(RECORDS FOR PROCESSING begins)
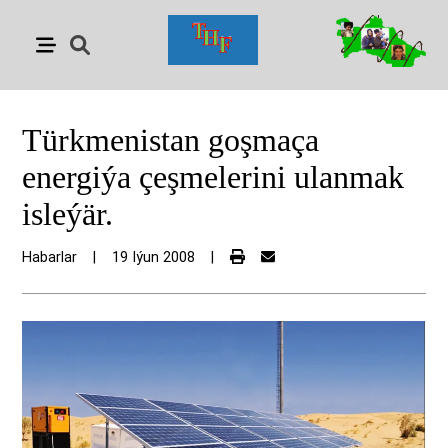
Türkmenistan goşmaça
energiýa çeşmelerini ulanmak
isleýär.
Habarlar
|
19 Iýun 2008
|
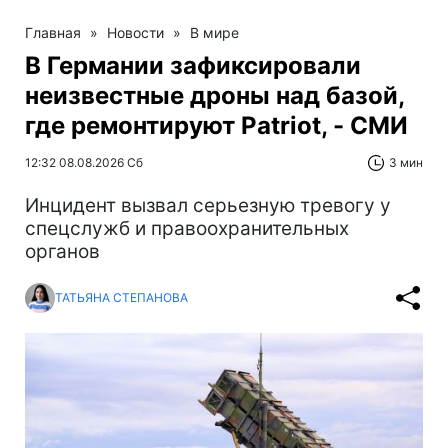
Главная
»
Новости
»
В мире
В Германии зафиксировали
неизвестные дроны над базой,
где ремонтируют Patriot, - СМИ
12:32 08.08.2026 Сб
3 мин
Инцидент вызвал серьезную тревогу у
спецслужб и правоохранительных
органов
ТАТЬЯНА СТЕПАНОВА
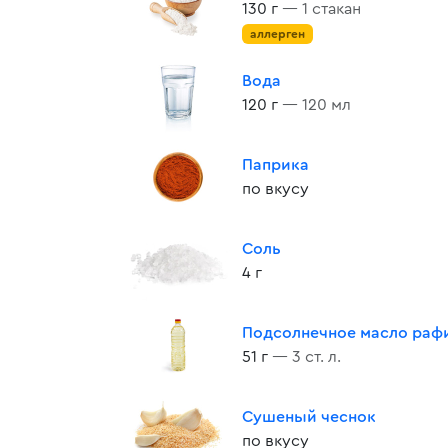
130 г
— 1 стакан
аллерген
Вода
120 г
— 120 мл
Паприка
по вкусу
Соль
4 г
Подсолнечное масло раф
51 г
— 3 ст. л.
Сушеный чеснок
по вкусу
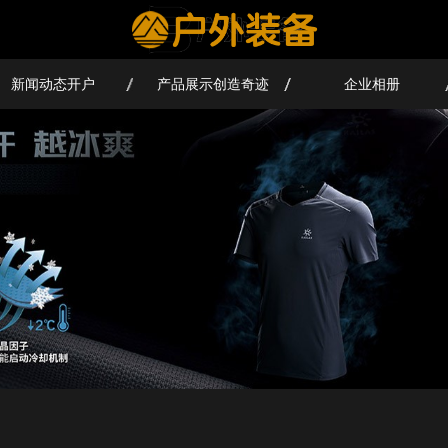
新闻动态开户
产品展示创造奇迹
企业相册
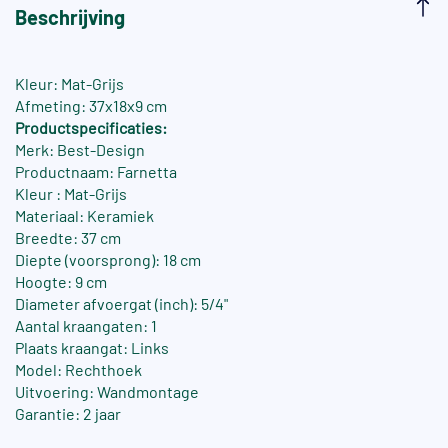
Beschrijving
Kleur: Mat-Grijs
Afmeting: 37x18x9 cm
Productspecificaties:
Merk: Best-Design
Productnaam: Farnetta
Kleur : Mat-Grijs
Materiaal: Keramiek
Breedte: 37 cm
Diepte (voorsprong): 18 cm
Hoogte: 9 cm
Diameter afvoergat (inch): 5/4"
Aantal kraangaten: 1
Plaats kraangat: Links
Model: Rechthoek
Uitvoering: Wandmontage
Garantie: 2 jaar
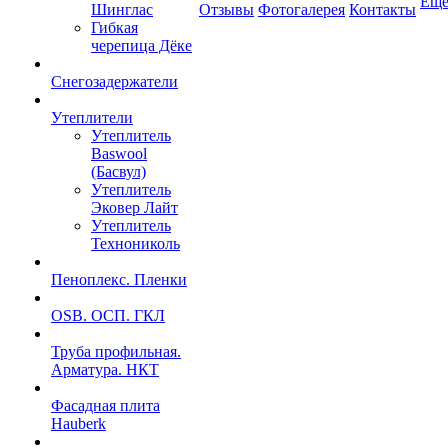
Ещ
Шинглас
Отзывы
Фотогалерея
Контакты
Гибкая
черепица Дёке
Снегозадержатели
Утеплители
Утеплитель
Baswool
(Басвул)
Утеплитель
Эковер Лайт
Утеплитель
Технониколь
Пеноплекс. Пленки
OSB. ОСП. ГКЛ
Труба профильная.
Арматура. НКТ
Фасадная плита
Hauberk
(RECORDS FOR PROCESSING ends)
* TASK OBJECTIVE:
Locate "Uitvoering: Wandmontage" in the entries above. Copy, exactly and only, the lines from that line to the end, leaving out the pictures.

* TASK ANSWER:
Uitvoering: Wandmontage
Garantie: 2 jaar
Ещ
Шинглас
Отзывы
Фотогалерея
Контакты
Гибкая
черепица Дёке
Снегозадержатели
Утеплители
Утеплитель
Baswool
(Басвул)
Утеплитель
Эковер Лайт
Утеплитель
Технониколь
Пеноплекс. Пленки
OSB. ОСП. ГКЛ
Труба профильная.
Арматура. НКТ
Фасадная плита
Hauberk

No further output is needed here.